**Work instruction:** Set down exactly, from the records below, the line with "надо же кого-то" through the line with "tanpa harus menunggu.", and nothing else.

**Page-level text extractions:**
• • • •
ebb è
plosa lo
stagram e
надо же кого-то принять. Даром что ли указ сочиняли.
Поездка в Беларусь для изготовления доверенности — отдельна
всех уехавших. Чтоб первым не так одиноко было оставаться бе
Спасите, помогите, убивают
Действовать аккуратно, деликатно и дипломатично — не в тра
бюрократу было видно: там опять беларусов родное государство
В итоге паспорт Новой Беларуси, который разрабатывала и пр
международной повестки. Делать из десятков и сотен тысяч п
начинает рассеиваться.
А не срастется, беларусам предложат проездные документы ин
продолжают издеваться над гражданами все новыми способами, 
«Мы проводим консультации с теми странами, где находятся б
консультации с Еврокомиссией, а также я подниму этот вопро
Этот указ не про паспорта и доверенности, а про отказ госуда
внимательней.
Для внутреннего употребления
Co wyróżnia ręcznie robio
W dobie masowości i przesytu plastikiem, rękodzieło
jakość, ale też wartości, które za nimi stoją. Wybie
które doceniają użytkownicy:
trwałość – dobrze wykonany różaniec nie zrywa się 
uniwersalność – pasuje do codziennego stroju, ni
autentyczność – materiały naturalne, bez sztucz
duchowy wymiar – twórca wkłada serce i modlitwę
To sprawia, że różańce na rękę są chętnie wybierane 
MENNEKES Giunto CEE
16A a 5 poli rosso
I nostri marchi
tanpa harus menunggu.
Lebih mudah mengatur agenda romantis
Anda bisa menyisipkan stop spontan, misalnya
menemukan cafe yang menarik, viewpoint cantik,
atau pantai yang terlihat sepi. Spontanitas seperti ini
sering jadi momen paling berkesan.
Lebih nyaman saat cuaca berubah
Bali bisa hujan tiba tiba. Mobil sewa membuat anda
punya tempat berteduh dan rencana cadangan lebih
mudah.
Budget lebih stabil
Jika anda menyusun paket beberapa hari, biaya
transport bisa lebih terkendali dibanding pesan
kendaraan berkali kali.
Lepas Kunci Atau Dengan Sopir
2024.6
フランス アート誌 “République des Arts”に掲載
• • • •
**Solved exercise:**
надо же кого-то принять. Даром что ли указ сочиняли.
Поездка в Беларусь для изготовления доверенности — отдельна
всех уехавших. Чтоб первым не так одиноко было оставаться бе
Спасите, помогите, убивают
Действовать аккуратно, деликатно и дипломатично — не в тра
бюрократу было видно: там опять беларусов родное государство
В итоге паспорт Новой Беларуси, который разрабатывала и пр
международной повестки. Делать из десятков и сотен тысяч п
начинает рассеиваться.
А не срастется, беларусам предложат проездные документы ин
продолжают издеваться над гражданами все новыми способами, 
«Мы проводим консультации с теми странами, где находятся б
консультации с Еврокомиссией, а также я подниму этот вопро
Этот указ не про паспорта и доверенности, а про отказ госуда
внимательней.
Для внутреннего употребления
Co wyróżnia ręcznie robio
W dobie masowości i przesytu plastikiem, rękodzieło
jakość, ale też wartości, które za nimi stoją. Wybie
które doceniają użytkownicy:
trwałość – dobrze wykonany różaniec nie zrywa się 
uniwersalność – pasuje do codziennego stroju, ni
autentyczność – materiały naturalne, bez sztucz
duchowy wymiar – twórca wkłada serce i modlitwę
To sprawia, że różańce na rękę są chętnie wybierane 
MENNEKES Giunto CEE
16A a 5 poli rosso
I nostri marchi
tanpa harus menunggu.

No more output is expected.